[[ Extracted entries open ]]

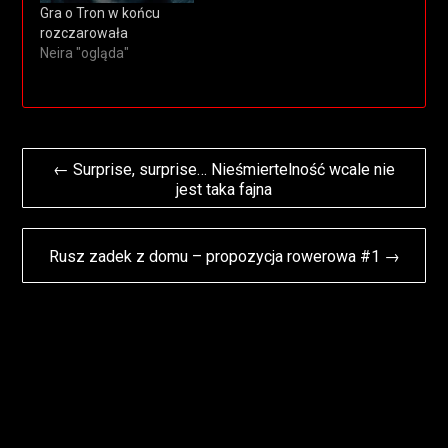
Gra o Tron w końcu
rozczarowała
Neira "ogląda"
Nawigacja
← Surprise, surprise… Nieśmiertelność wcale nie
jest taka fajna
wpisu
Rusz zadek z domu – propozycja rowerowa #1 →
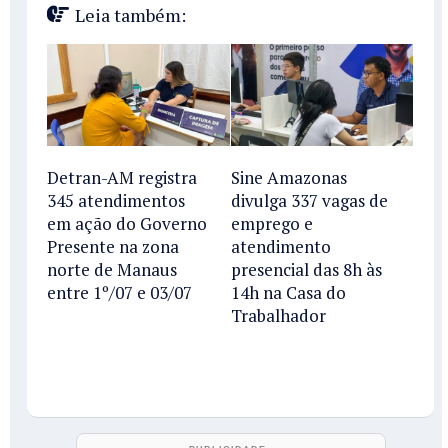
Leia também:
Detran-AM registra
Sine Amazonas
345 atendimentos
divulga 337 vagas de
em ação do Governo
emprego e
Presente na zona
atendimento
norte de Manaus
presencial das 8h às
entre 1º/07 e 03/07
14h na Casa do
Trabalhador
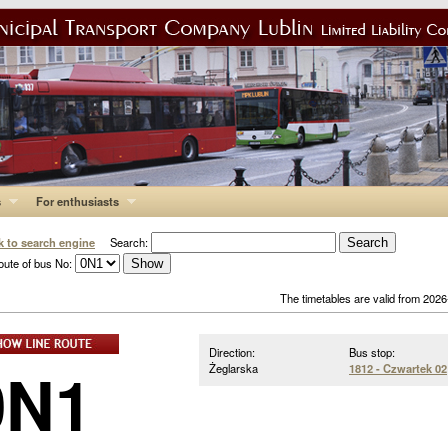
s
For enthusiasts
k to search engine
Search:
oute of bus No:
The timetables are valid from 202
Direction:
Bus stop:
0N1
Żeglarska
1812 - Czwartek 02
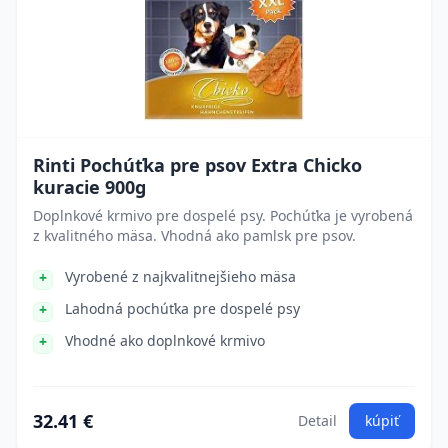
Rinti Pochúťka pre psov Extra Chicko
kuracie 900g
Doplnkové krmivo pre dospelé psy. Pochúťka je vyrobená
z kvalitného mäsa. Vhodná ako pamlsk pre psov.
Vyrobené z najkvalitnejšieho mäsa
Lahodná pochúťka pre dospelé psy
Vhodné ako doplnkové krmivo
32.41 €
Detail
kúpiť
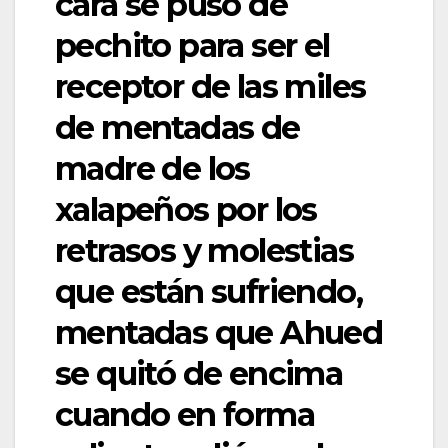
cara se puso de
pechito para ser el
receptor de las miles
de mentadas de
madre de los
xalapeños por los
retrasos y molestias
que están sufriendo,
mentadas que Ahued
se quitó de encima
cuando en forma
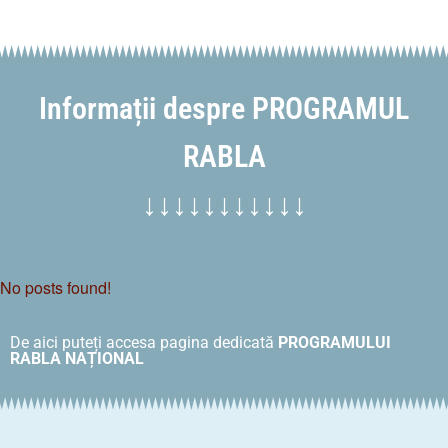
Informații despre PROGRAMUL
RABLA
↓↓↓↓↓↓↓↓↓↓↓
No posts found!
De aici puteți accesa pagina dedicată
PROGRAMULUI
RABLA NAȚIONAL
Informații despre despăgubirile
pentru pagubele și/sau daunele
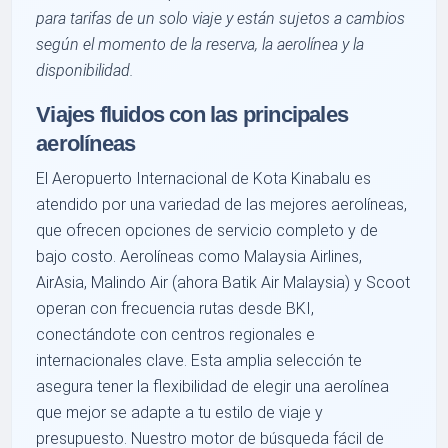
para tarifas de un solo viaje y están sujetos a cambios
según el momento de la reserva, la aerolínea y la
disponibilidad.
Viajes fluidos con las principales
aerolíneas
El Aeropuerto Internacional de Kota Kinabalu es
atendido por una variedad de las mejores aerolíneas,
que ofrecen opciones de servicio completo y de
bajo costo. Aerolíneas como Malaysia Airlines,
AirAsia, Malindo Air (ahora Batik Air Malaysia) y Scoot
operan con frecuencia rutas desde BKI,
conectándote con centros regionales e
internacionales clave. Esta amplia selección te
asegura tener la flexibilidad de elegir una aerolínea
que mejor se adapte a tu estilo de viaje y
presupuesto. Nuestro motor de búsqueda fácil de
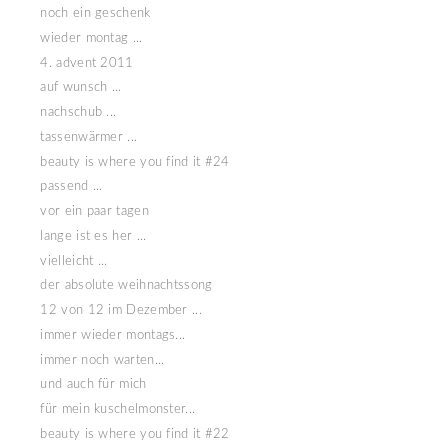
noch ein geschenk
wieder montag ...
4. advent 2011
auf wunsch ...
nachschub ...
tassenwärmer ...
beauty is where you find it #24
passend ...
vor ein paar tagen
lange ist es her ...
vielleicht ...
der absolute weihnachtssong
12 von 12 im Dezember ...
immer wieder montags...
immer noch warten...
und auch für mich
für mein kuschelmonster...
beauty is where you find it #22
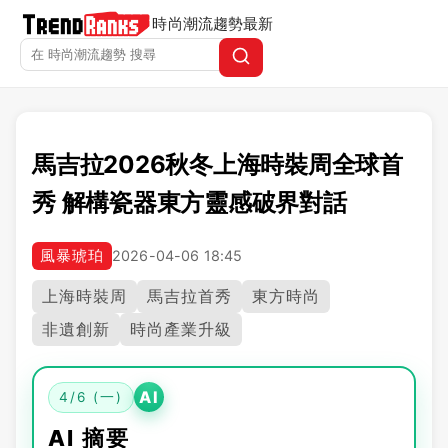
時尚潮流趨勢
最新
馬吉拉2026秋冬上海時裝周全球首
秀 解構瓷器東方靈感破界對話
風暴琥珀
2026-04-06 18:45
上海時裝周
馬吉拉首秀
東方時尚
非遺創新
時尚產業升級
AI
4/6 (一)
AI 摘要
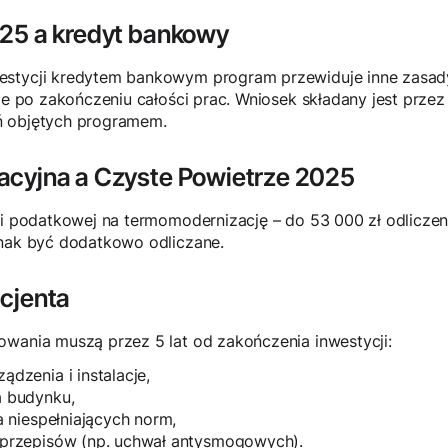
25 a kredyt bankowy
stycji kredytem bankowym program przewiduje inne zasady: 
uje po zakończeniu całości prac. Wniosek składany jest prze
ń objętych programem.
acyjna a Czyste Powietrze 2025
lgi podatkowej na termomodernizację – do 53 000 zł odlicze
dnak być dodatkowo odliczane.
cjenta
owania muszą przez 5 lat od zakończenia inwestycji:
ądzenia i instalacje,
a budynku,
a niespełniających norm,
 przepisów (np. uchwał antysmogowych).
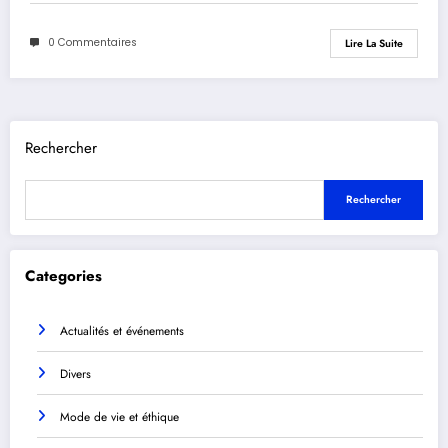
0 Commentaires
Lire La Suite
Rechercher
Rechercher
Categories
Actualités et événements
Divers
Mode de vie et éthique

[[ Extracted entries closed ]]

How many lines in the entries above include the string "beauty"? Please answer with that number and nothing more.

2